Management: consciously influencing and manipulating variables towards an anticipated outcome.

Paradigms: our deep beliefs anchored in the subconscious mind. Our own, individual paradigms (i.e. deeply held beliefs) create the frame of reference for how we view, perceive and interpret the world and activities that occur around us. A particular action may be viewed in a particular way by one person, and in the opposite - or at least different way by another individual. For instance, actions taken towards deeply held beliefs (paradigms) about ecosystem function can spell either financial life or death to those managing deteriorating land, whilst these issues are largely only of academic relevance to those who derive their financial income from taxpayers or consumers, be they resident in remote communities or cities.

Holistic approach: collaborative bigger picture analysis dependant on accuracy and relevance of information gathered.

Holistic decision-making: an outcome based decision-making process (applicable to any management situation) that maintains big picture clarity while allowing for constantly changing parameters and variables.

Holistic Management: the evolving Allan Savory model of holistic management: basically the budgeting of emotional, physical and financial energy against an ecological backdrop. The process involves environmental literacy (as a means to analyse eco-system function and health), management guidelines in the ecological, social and financial domains and finally a holistic decision-making process to effectively manage the complexity at hand towards a predetermined single comprehensive goal.

Part One:

WHICH WAY IS THE MANAGEMENT OF OUR LANDSCAPES TAKING US?
  • TOWARDS WEALTH?
  • TOWARDS MIDDLE CLASS?
  • OR TOWARDS POVERTY?

“My time is the most valuable non renewable resource that I manage” R. Richardson.

Anybody who is touched by the death of a friend or a loved one is reminded of this fact.


Figure 1:The priority matrix
Source: refer to Mr. S Covey's book:
"THE 7 HABITS OF HIGHLY EFFECTIVE PEOPLE"; ISBN 1-86350-029-4

Things we wish to do seem to fall into one of four categories. Mr Stephen Covey instructs us that if we wish to manage our time effectively we need to concentrate on the second quadrant as illustrated in Figure 1. If we prioritise our activities in the manner shown, this quadrant lists things that are important, but rarely urgent...

In a different type of matrix, Mr. Kiyosaki informs us that people who earn their income fall into four basic categories as depicted in Figure 2. According to this internationally acclaimed guru of finance:


Figure 2: The income matrix
Source: "THE CASHFLOW QUADRANT" by Mr. R Kiyosaki; ISBN 0-44667-747-7 
www.cashflowtech.com

Mr. Kiyosaki recommends that if any uncertainty exists as to which category you belong to that you stop working for a while and you will soon find out. What Mr. Kiyosaki does not spell out, is that the engine of commerce is situated in the second quadrant. Here we find the people who actually make things happen. Given the state of health of our natural resources, I'd suggest that land managers, who wish to be effective, need to fall into this category.
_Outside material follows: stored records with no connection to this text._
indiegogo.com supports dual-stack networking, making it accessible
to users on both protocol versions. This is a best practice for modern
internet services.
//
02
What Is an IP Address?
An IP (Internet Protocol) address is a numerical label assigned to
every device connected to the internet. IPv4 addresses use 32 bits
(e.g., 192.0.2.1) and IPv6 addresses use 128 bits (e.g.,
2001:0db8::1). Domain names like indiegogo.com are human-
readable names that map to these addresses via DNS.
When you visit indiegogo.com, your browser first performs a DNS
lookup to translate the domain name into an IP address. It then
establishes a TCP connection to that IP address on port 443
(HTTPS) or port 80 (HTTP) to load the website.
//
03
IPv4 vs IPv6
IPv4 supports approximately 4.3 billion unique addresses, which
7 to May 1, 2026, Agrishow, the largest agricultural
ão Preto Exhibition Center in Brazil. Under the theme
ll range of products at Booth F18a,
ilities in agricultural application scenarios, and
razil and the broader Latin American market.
They need to recognize the uniqueness of their management situation and to strive to be getting the forces of nature (including humans) to work for them. To do this they do not have to own the land that they manage.
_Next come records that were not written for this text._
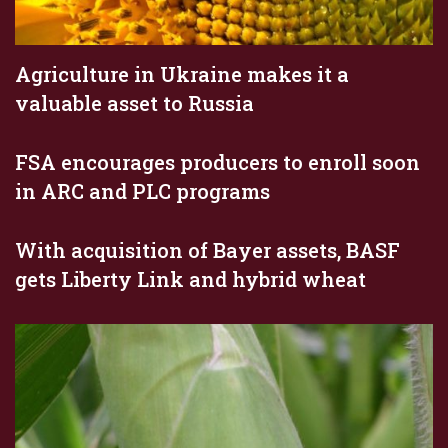
Agriculture in Ukraine makes it a
valuable asset to Russia
FSA encourages producers to enroll soon
in ARC and PLC programs
With acquisition of Bayer assets, BASF
gets Liberty Link and hybrid wheat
At the speed with which our society now operates, we can no longer solely rely on our own experiences. As in any management situation (where we consciously influence and manipulate variables towards an anticipated outcome), we land managers, need to source additional information. In most cases our desks are already overflowing with the stuff…. But what do we take on board?

The “Info Matrix” (Figure 3) enables us to deal with this situation.
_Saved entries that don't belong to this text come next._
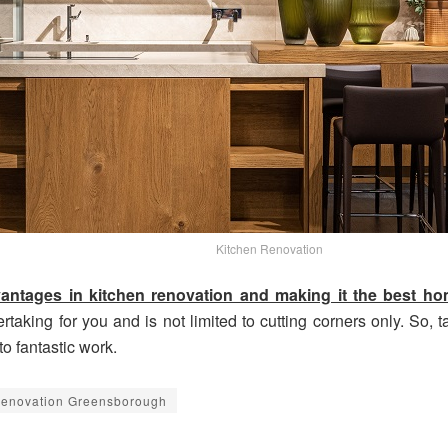
Kitchen Renovation
vantages in kitchen renovation and making it the best 
king for you and is not limited to cutting corners only. So, tal
o fantastic work.
Renovation Greensborough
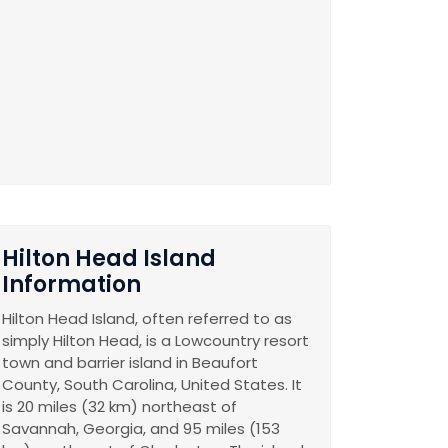
Hilton Head Island
Information
Hilton Head Island, often referred to as
simply Hilton Head, is a Lowcountry resort
town and barrier island in Beaufort
County, South Carolina, United States. It
is 20 miles (32 km) northeast of
Savannah, Georgia, and 95 miles (153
Figure 3: The information matrix
Source: Kachana Pastoral Company

WHICH QUADRANT IS THE ADVICE OR INFORMATION COMING FROM?

In his book, Mr. Kiyosaki stresses the importance of making sure that the advice you receive is relevant to the quadrant you wish to work in. (I guess that amounts to the old legal term of “caveat emptor” or “do your homework first”). The Kachana perspective tells me that if I want useful management information I need to search in (you may have guessed it…) the second quadrant. I rely on functional science and on information that is practical.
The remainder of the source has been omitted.